Structural Biology Program, Sloan-Kettering Institute, New York, New York, USA.
Adv Exp Med Biol. 2011;702:9-28. doi: 10.1007/978-1-4419-7841-7_2.
A large body of structural work conducted over the past ten years has elucidated mechanistic details related to 3' to 5' processing and decay of RNA substrates by the RNA exosome. This chapter will focus on the structural organization of eukaryotic exosomes and their evolutionary cousins in bacteria and archaea with an emphasis on mechanistic details related to substrate recognition and to 3' to 5' phosphorolytic exoribonucleolytic activities of bacterial and archaeal exosomes as well as the hydrolytic exoribonucleolytic and endoribonucleolytic activities of eukaryotic exosomes. These points will be addressed in large part through presentation of crystal structures of phosphorolytic enzymes such as bacterial RNase PH, PNPase and archaeal exosomes and crystal structures of the eukaryotic exosome and exosome sub-complexes in addition to standalone structures of proteins that catalyze activities associated with the eukaryotic RNA exosome, namely Rrp44, Rrp6 and their bacterial counterparts.

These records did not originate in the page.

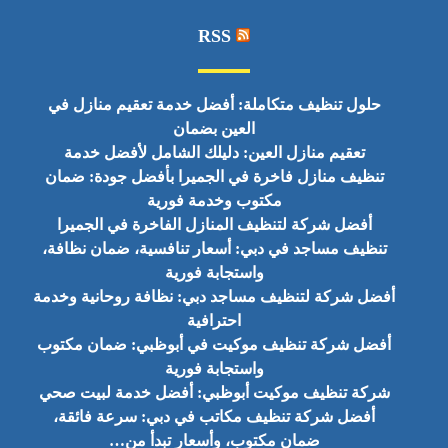
RSS
حلول تنظيف متكاملة: أفضل خدمة تعقيم منازل في
العين بضمان
تعقيم منازل العين: دليلك الشامل لأفضل خدمة
تنظيف منازل فاخرة في الجميرا بأفضل جودة: ضمان
مكتوب وخدمة فورية
أفضل شركة لتنظيف المنازل الفاخرة في الجميرا
تنظيف مساجد في دبي: أسعار تنافسية، ضمان نظافة،
واستجابة فورية
أفضل شركة لتنظيف مساجد دبي: نظافة روحانية وخدمة
احترافية
أفضل شركة تنظيف موكيت في أبوظبي: ضمان مكتوب
واستجابة فورية
شركة تنظيف موكيت أبوظبي: أفضل خدمة لبيت صحي
أفضل شركة تنظيف مكاتب في دبي: سرعة فائقة،
ضمان مكتوب، وأسعار تبدأ من…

在过去的十年中,大量的结构研究阐明了与 RNA 外切体的 3' 到 5' 加工和 RNA 底物降解相关的机制细节。本章将重点介绍真核外切体及其在细菌和古菌中的进化同源体的结构组织,重点介绍与底物识别以及细菌和古菌外切体的 3' 到 5' 磷酸解外切核糖核酸酶活性以及真核外切体的水解外切核糖核酸酶和内切核糖核酸酶活性相关的机制细节。这些观点将主要通过展示磷酸解酶的晶体结构来解决,例如细菌 RNase PH、PNPase 和古菌外切体,以及真核外切体和外切体亚复合物的晶体结构,此外还有催化与真核 RNA 外切体相关活性的蛋白质的独立结构,即 Rrp44、Rrp6 及其细菌对应物。